**Stored data entries:**
---+---
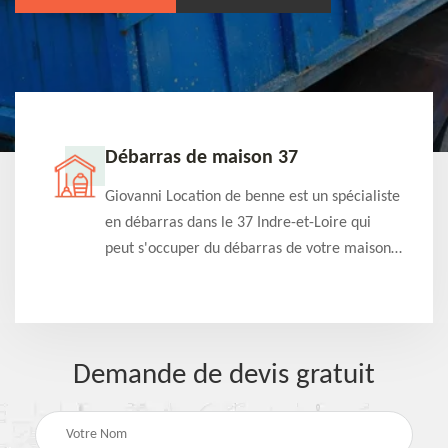
Débarras de maison 37
t-
Giovanni Location de benne est un spécialiste
e à
en débarras dans le 37 Indre-et-Loire qui
s
peut s'occuper du débarras de votre maison
à
gratuitement selon différentes condition.
Intervention rapide et efficace
Demande de devis gratuit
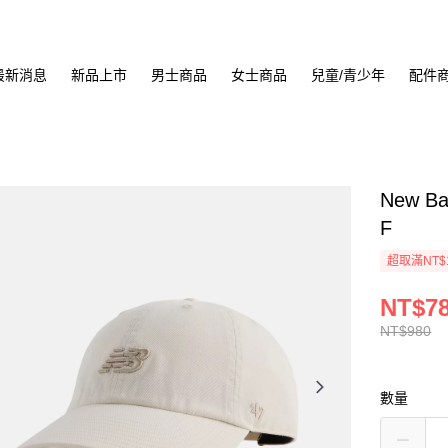
最新消息
新品上市
男士商品
女士商品
兒童/青少年
配件
New B
F
超取滿NT$
NT$7
NT$980
數量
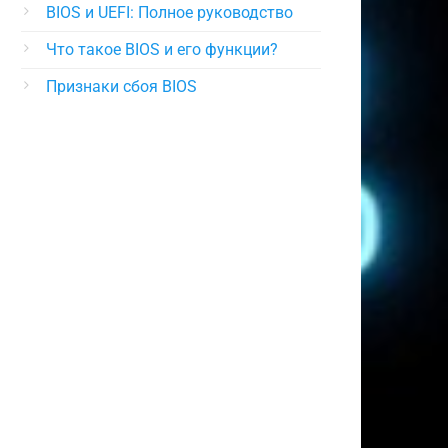
BIOS и UEFI: Полное руководство
Что такое BIOS и его функции?
Признаки сбоя BIOS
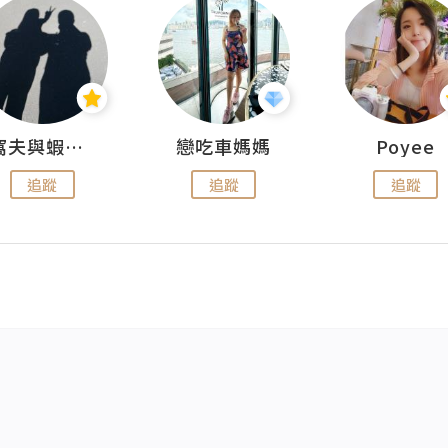
窩夫與蝦子餅
戀吃車媽媽
Poyee
追蹤
追蹤
追蹤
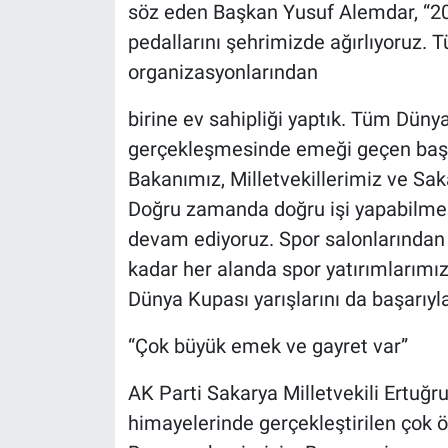
söz eden Başkan Yusuf Alemdar, “202
pedallarını şehrimizde ağırlıyoruz. T
organizasyonlarından
birine ev sahipliği yaptık. Tüm Düny
gerçekleşmesinde emeği geçen baş
Bakanımız, Milletvekillerimiz ve Sa
Doğru zamanda doğru işi yapabilmek 
devam ediyoruz. Spor salonlarından 
kadar her alanda spor yatırımlarımı
Dünya Kupası yarışlarını da başarıyla
“Çok büyük emek ve gayret var”
AK Parti Sakarya Milletvekili Ertuğ
himayelerinde gerçekleştirilen çok ö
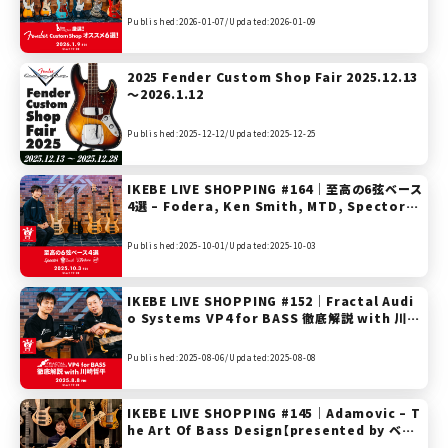
Published:2026-01-07/
Updated:2026-01-09
2025 Fender Custom Shop Fair 2025.12.13
～2026.1.12
Published:2025-12-12/
Updated:2025-12-25
IKEBE LIVE SHOPPING #164｜至高の6弦ベース
4選 – Fodera, Ken Smith, MTD, Spector【p
resented by ベースコレクション】
Published:2025-10-01/
Updated:2025-10-03
IKEBE LIVE SHOPPING #152｜Fractal Audi
o Systems VP4 for BASS 徹底解説 with 川崎
哲平【presented by ベースコレクション】
Published:2025-08-06/
Updated:2025-08-08
IKEBE LIVE SHOPPING #145｜Adamovic – T
he Art Of Bass Design【presented by ベー
スコレクション】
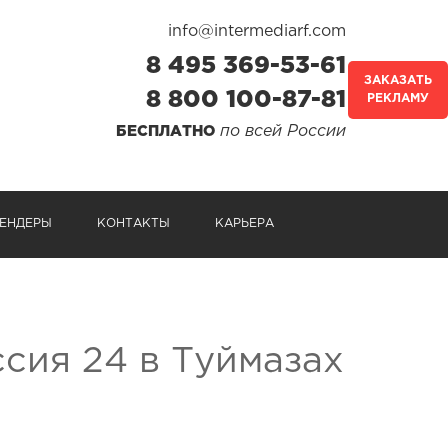
info@intermediarf.com
8 495 369-53-61
ЗАКАЗАТЬ
8 800 100-87-81
РЕКЛАМУ
по всей России
БЕСПЛАТНО
ЕНДЕРЫ
КОНТАКТЫ
КАРЬЕРА
ссия 24 в Туймазах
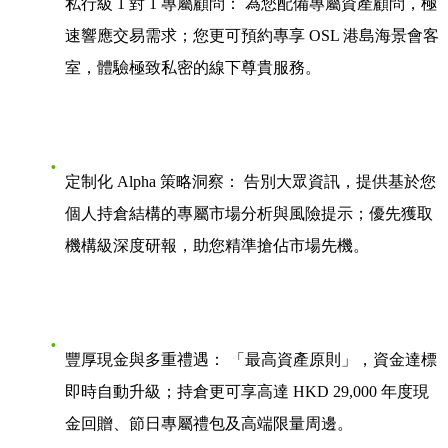
私行級 1 對 1 專屬顧問：
為您配備專屬資產顧問，極
速響應交易需求；您更可預約專享 OSL 港島海景會客
室，體驗極致私密的線下尊貴服務。
定制化 Alpha 策略洞察：
告別大眾資訊，提供基於您
個人持倉結構的專屬市場分析與風險提示；優先獲取
機構級深度研報，助您精準搶佔市場先機。
豐厚現金與多重禮遇：
「最高資產原則」，資金達標
即時自動升級；持倉更可享高達 HKD 29,000 年度現
金回贈、節日專屬禮包及高端限量周邊。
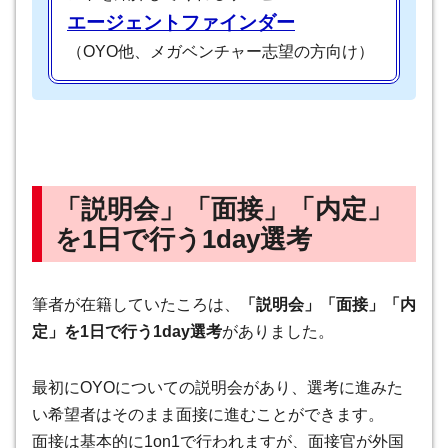
エージェントファインダー
（OYO他、メガベンチャー志望の方向け）
「説明会」「面接」「内定」
を1日で行う1day選考
筆者が在籍していたころは、
「説明会」「面接」「内
定」を1日で行う1day選考
がありました。
最初にOYOについての説明会があり、選考に進みた
い希望者はそのまま面接に進むことができます。
面接は基本的に1on1で行われますが、面接官が外国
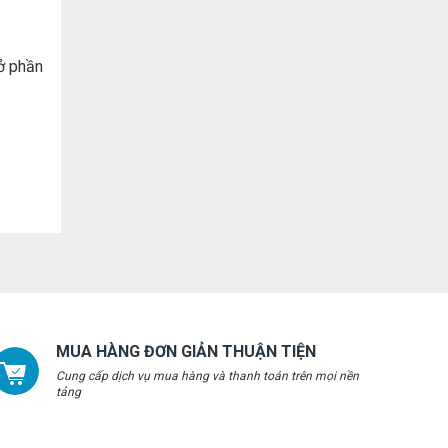
ở phần
MUA HÀNG ĐƠN GIẢN THUẬN TIỆN
Cung cấp dịch vụ mua hàng và thanh toán trên mọi nền
tảng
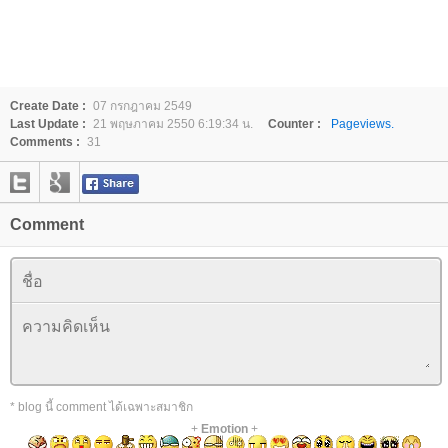
Create Date :
07 กรกฎาคม 2549
Last Update :
21 พฤษภาคม 2550 6:19:34 น.
Counter :
Pageviews.
Comments :
31
Comment
* blog นี้ comment ได้เฉพาะสมาชิก
+
Emotion
+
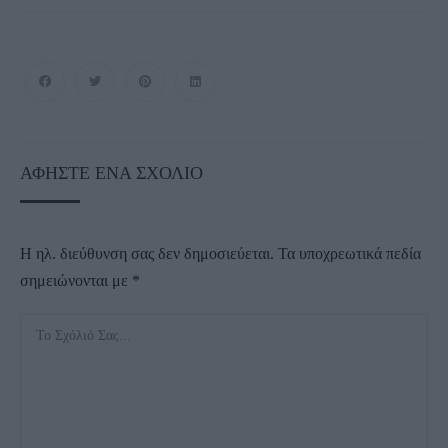
ΑΦΉΣΤΕ ΈΝΑ ΣΧΌΛΙΟ
Η ηλ. διεύθυνση σας δεν δημοσιεύεται.
Τα υποχρεωτικά πεδία
σημειώνονται με
*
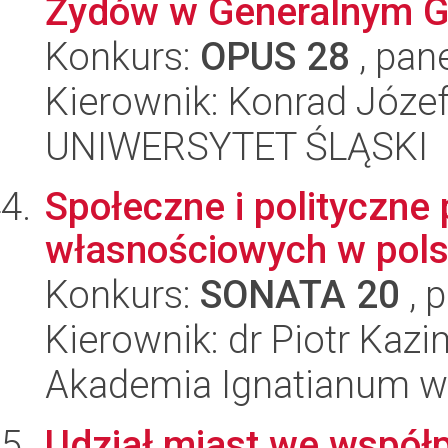
Żydów w Generalnym G
Konkurs:
OPUS 28
, pan
Kierownik: Konrad Józe
UNIWERSYTET ŚLĄSKI
Społeczne i polityczne
własnościowych w pols
Konkurs:
SONATA 20
, 
Kierownik: dr Piotr Kazi
Akademia Ignatianum w
Udział miast we współp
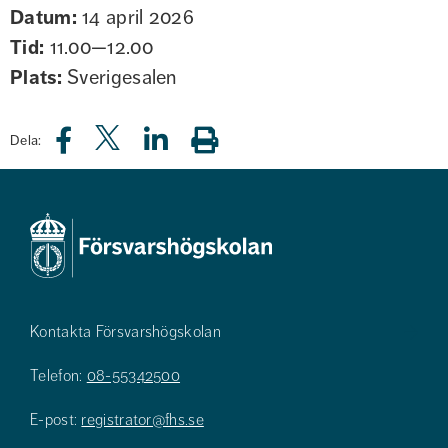
Datum:
14 april 2026
Tid:
11.00—12.00
Plats:
Sverigesalen
Dela:
Kontakta Försvarshögskolan
Telefon:
08-55342500
E-post:
registrator@fhs.se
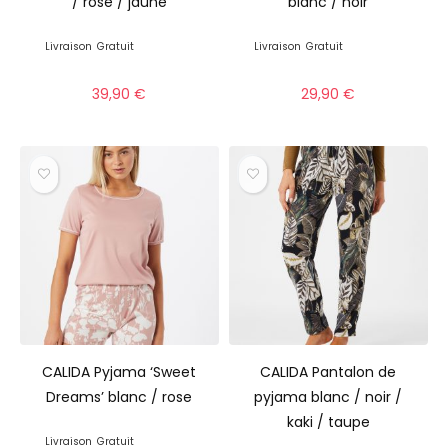
/ rose / jaune
blanc / noir
Livraison
Gratuit
Livraison
Gratuit
39,90
€
29,90
€
CALIDA Pyjama ‘Sweet
CALIDA Pantalon de
Dreams’ blanc / rose
pyjama blanc / noir /
kaki / taupe
Livraison
Gratuit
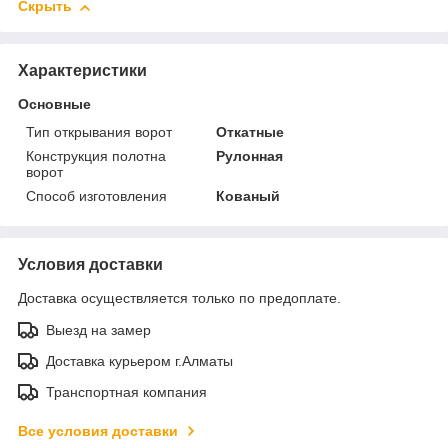
Скрыть
Характеристики
Основные
Тип открывания ворот
Откатные
Конструкция полотна
Рулонная
ворот
Способ изготовления
Кованый
Условия доставки
Доставка осуществляется только по предоплате.
Выезд на замер
Доставка курьером г.Алматы
Транспортная компания
Все условия доставки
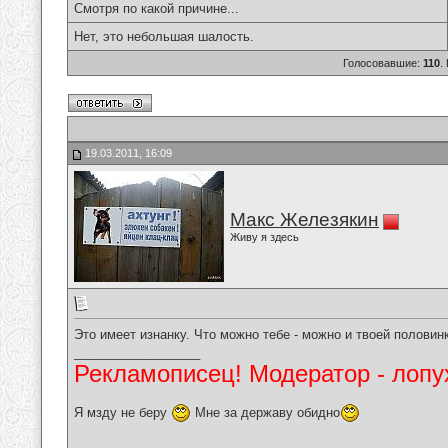
Смотря по какой причине...
Нет, это небольшая шалость.
Голосовавшие:
110
.
19.03.2011, 16:09
Макс Железякин
Живу я здесь
Это имеет изнанку. Что можно тебе - можно и твоей половин
__________________
Рекламописец! Модератор - лопух
Я мзду не беру
Мне за державу обидно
---+---
**WHAT YOU WILL DO:** Print out the entries above word for word from the first line to the line containing "BIOS и UEFI: Полное руководство", both included, omitting the pictures.

**SOLUTION:**
Débarras de maison 37
t-
Giovanni Location de benne est un spécialiste
e à
en débarras dans le 37 Indre-et-Loire qui
s
peut s'occuper du débarras de votre maison
à
gratuitement selon différentes condition.
Intervention rapide et efficace
Demande de devis gratuit
最新消息
新品上市
男士商品
女士商品
兒童/青少年
配件
New B
F
超取滿NT$
NT$7
NT$980
數量
BIOS и UEFI: Полное руководство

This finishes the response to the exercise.